WORK INSTRUCTIONS –
Everything from the line that holds "segmentation as SVG." through the end of the records below is to be transcribed exactly, except the pictures.

AVAILABLE DATA –
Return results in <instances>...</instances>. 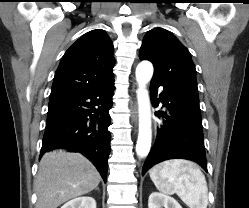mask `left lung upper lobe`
<instances>
[{
    "instance_id": "left-lung-upper-lobe-1",
    "label": "left lung upper lobe",
    "mask_w": 249,
    "mask_h": 208,
    "mask_svg": "<svg viewBox=\"0 0 249 208\" xmlns=\"http://www.w3.org/2000/svg\"><path fill=\"white\" fill-rule=\"evenodd\" d=\"M139 58L153 63V78L199 100L196 69L190 53L169 31L162 28L148 31Z\"/></svg>"
}]
</instances>
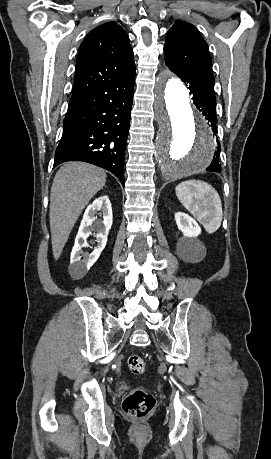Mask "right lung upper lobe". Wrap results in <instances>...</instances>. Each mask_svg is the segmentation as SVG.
<instances>
[{
  "instance_id": "obj_1",
  "label": "right lung upper lobe",
  "mask_w": 271,
  "mask_h": 459,
  "mask_svg": "<svg viewBox=\"0 0 271 459\" xmlns=\"http://www.w3.org/2000/svg\"><path fill=\"white\" fill-rule=\"evenodd\" d=\"M135 73L128 34L115 22L93 29L81 43L76 61L73 104L118 77Z\"/></svg>"
}]
</instances>
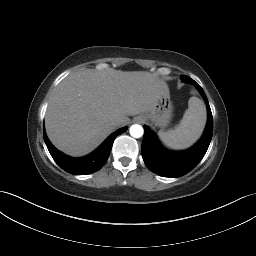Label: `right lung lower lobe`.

ANSWER BOX –
Mask "right lung upper lobe". Wrap results in <instances>...</instances>. Each mask_svg is the segmentation as SVG.
<instances>
[{
  "instance_id": "obj_1",
  "label": "right lung upper lobe",
  "mask_w": 271,
  "mask_h": 459,
  "mask_svg": "<svg viewBox=\"0 0 271 459\" xmlns=\"http://www.w3.org/2000/svg\"><path fill=\"white\" fill-rule=\"evenodd\" d=\"M135 73L128 34L115 22L93 29L81 43L76 61L73 104L118 77Z\"/></svg>"
}]
</instances>
Label: `right lung lower lobe`.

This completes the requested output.